The benchmark's innovation lies in its three-layered approach to evaluation. First, it provides agents with access to realistic databases and APIs that mirror real-world systems. Second, it includes detailed domain-specific policy documents that agents must understand and follow. Third, it employs language models to simulate human users, creating natural, varied interactions that test an agent's ability to gather information and respond appropriately over multiple turns.

τ-bench specifically focuses on two domains that represent common real-world applications: retail customer service (τ-retail) and airline reservations (τ-airline). In the retail domain, agents must handle tasks like order modifications, returns, and exchanges while adhering to specific store policies. The airline domain presents even more complex challenges, requiring agents to navigate flight bookings, changes, and cancellations while considering various rules about fares, baggage allowances, and membership tiers.

Instead of simply checking if an agent generates the correct function calls, it evaluates the final state of the database after the interaction. This approach acknowledges that there might be multiple valid paths to achieve the same goal, better reflecting real-world scenarios. Additionally, the benchmark introduces a new metric called pass^k which measures an agent's consistency across multiple attempts at the same task.

Insights from Failures

The results from τ-bench have been both enlightening and sobering. Even state-of-the-art models like GPT-4 succeed on less than 50% of tasks, with performance particularly poor on the more complex airline domain (around 35% success rate). More concerning is the dramatic drop in performance when consistency is required across multiple attempts.

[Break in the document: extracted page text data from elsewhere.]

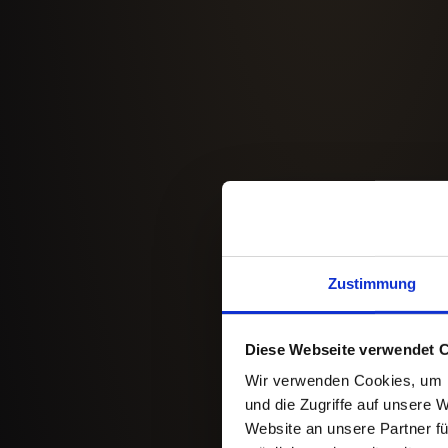
Zustimmung
Diese Webseite verwendet 
Wir verwenden Cookies, um I
und die Zugriffe auf unsere 
Website an unsere Partner fü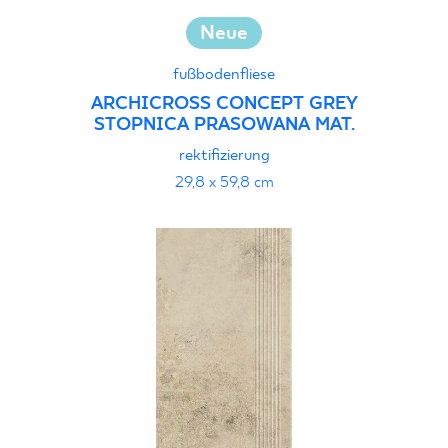
Neue
fußbodenfliese
ARCHICROSS CONCEPT GREY
STOPNICA PRASOWANA MAT.
rektifizierung
29,8 x 59,8 cm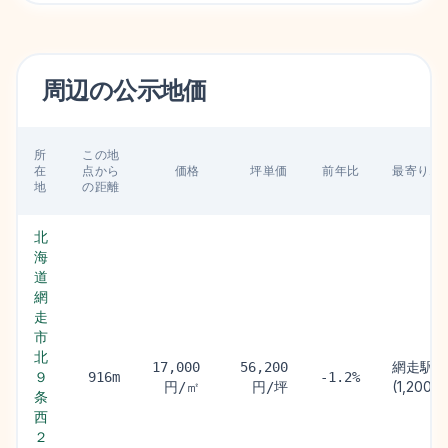
周辺の
公示地価
所
この地
在
点から
価格
坪単価
前年比
最寄り駅
地
の距離
北
海
道
網
走
市
北
網走駅
17,000
56,200
９
916m
-1.2%
(1,200m
円/㎡
円/坪
条
西
２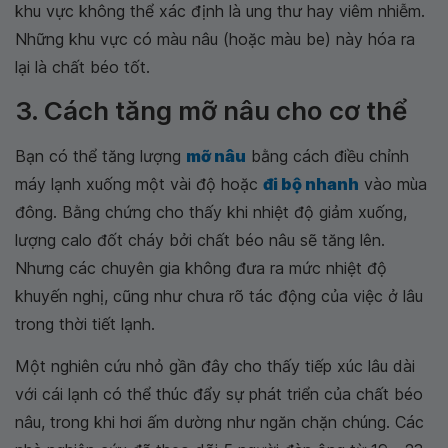
khu vực không thể xác định là ung thư hay viêm nhiễm.
Những khu vực có màu nâu (hoặc màu be) này hóa ra
lại là chất béo tốt.
3. Cách tăng mỡ nâu cho cơ thể
Bạn có thể tăng lượng
mỡ nâu
bằng cách điều chỉnh
máy lạnh xuống một vài độ hoặc
đi bộ nhanh
vào mùa
đông. Bằng chứng cho thấy khi nhiệt độ giảm xuống,
lượng calo đốt cháy bởi chất béo nâu sẽ tăng lên.
Nhưng các chuyên gia không đưa ra mức nhiệt độ
khuyến nghị, cũng như chưa rõ tác động của việc ở lâu
trong thời tiết lạnh.
Một nghiên cứu nhỏ gần đây cho thấy tiếp xúc lâu dài
với cái lạnh có thể thúc đẩy sự phát triển của chất béo
nâu, trong khi hơi ấm dường như ngăn chặn chúng. Các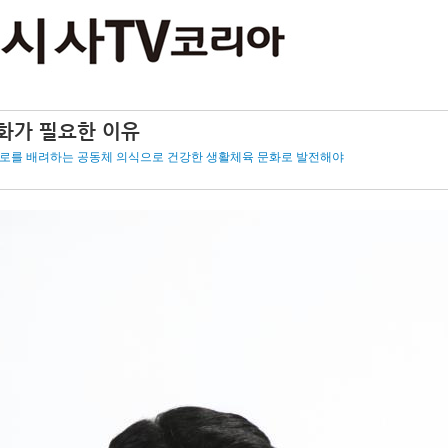
화가 필요한 이유
 서로를 배려하는 공동체 의식으로 건강한 생활체육 문화로 발전해야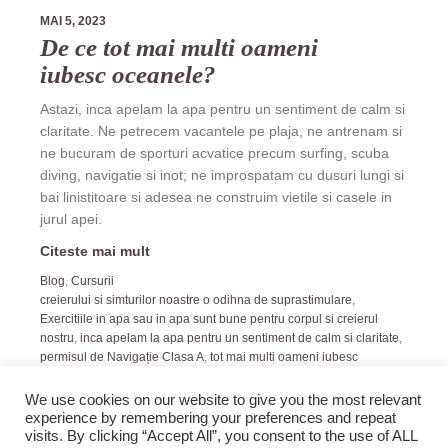
MAI 5, 2023
De ce tot mai multi oameni
iubesc oceanele?
Astazi, inca apelam la apa pentru un sentiment de calm si
claritate. Ne petrecem vacantele pe plaja, ne antrenam si
ne bucuram de sporturi acvatice precum surfing, scuba
diving, navigatie si inot; ne improspatam cu dusuri lungi si
bai linistitoare si adesea ne construim vietile si casele in
jurul apei.
Citeste mai mult
Blog
,
Cursurii
creierului si simturilor noastre o odihna de suprastimulare
,
Exercitiile in apa sau in apa sunt bune pentru corpul si creierul
nostru
,
inca apelam la apa pentru un sentiment de calm si claritate
,
permisul de Navigație Clasa A
,
tot mai multi oameni iubesc
oceanele
We use cookies on our website to give you the most relevant
experience by remembering your preferences and repeat
visits. By clicking “Accept All”, you consent to the use of ALL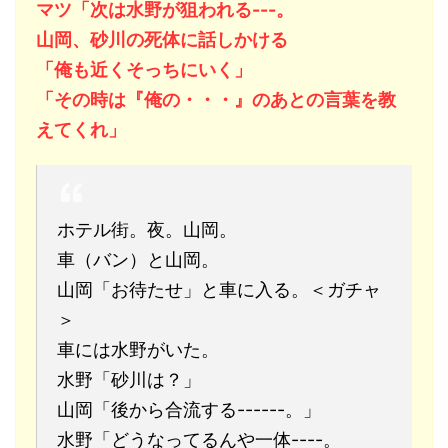
マツ「次は水野が狙われる---。
山岡、砂川の死体に話しかける
「俺も近くそっちにいく」
「その時は『俺の・・・』のあとの言葉を教
えてくれ」
ホテル街。夜。山岡。
車（バン）と山岡。
山岡「お待たせ」と車に入る。＜ガチャ
＞
車には水野がいた。
水野「砂川は？」
山岡「後から合流する------。」
水野「どうなってるんや一体----。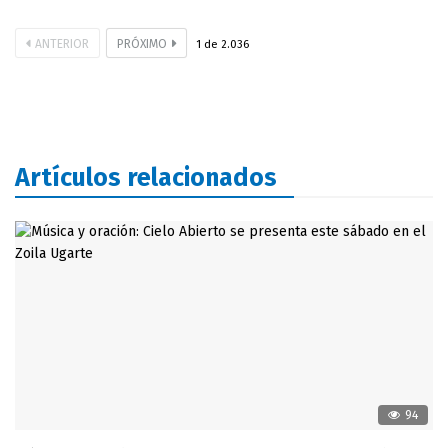
ANTERIOR
PRÓXIMO
1
de
2.036
Artículos relacionados
94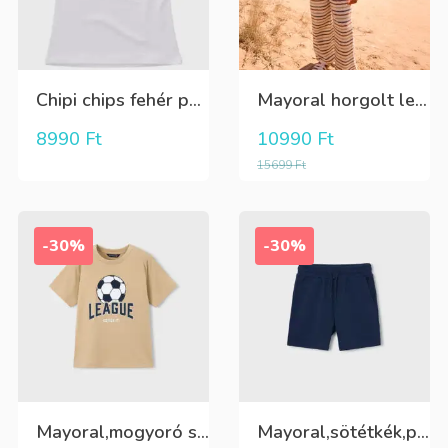
Chipi chips fehér pamut csipkés csinos rövid ujjú felső
Mayoral horgolt lenge, csíkos nyári nadrág
8990
Ft
10990
Ft
15699
Ft
-30%
-30%
Mayoral,mogyoró színű,elöl futball labdás,fiú póló
Mayoral,sötétkék,pamut,fiú rövidnadrág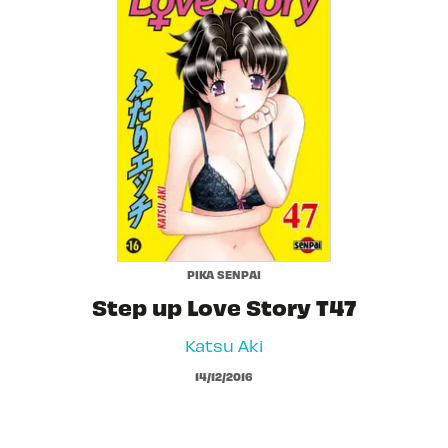
PIKA SENPAI
Step up Love Story T47
Katsu Aki
14/12/2016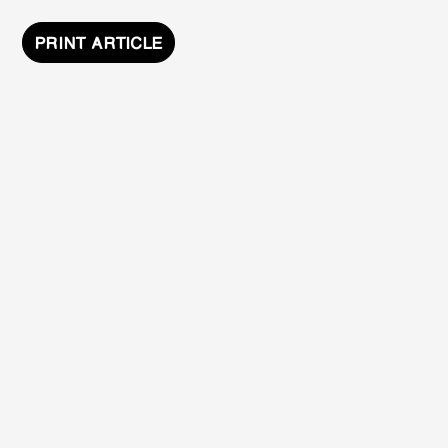
PRINT ARTICLE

In retail scenarios, while GPT-4 achieves a 61% success rate on single attempts, this drops below 25% when requiring consistent performance across eight attempts at the same task. This reveals a critical gap between current capabilities and the reliability needed for real-world deployment.

Through detailed analysis τ-bench has identified several critical failure patterns in current tool selection capabilities. A significant portion of failures (approximately 55%) stem from agents either providing incorrect information or making wrong arguments in function calls. These errors often occur when agents need to reason over complex databases or handle numerical calculations. For instance, in the retail domain, agents frequently struggle to find products that match specific criteria or calculate correct total prices for complex orders.

Another quarter of failures result from incorrect decision-making, particularly in understanding and following domain-specific rules. This becomes especially apparent in the airline domain, where removing the policy document from GPT-4's context leads to a dramatic 22.4% drop in performance. This suggests that even advanced models struggle to consistently apply complex domain rules, such as those governing baggage allowances for different membership tiers and cabin classes.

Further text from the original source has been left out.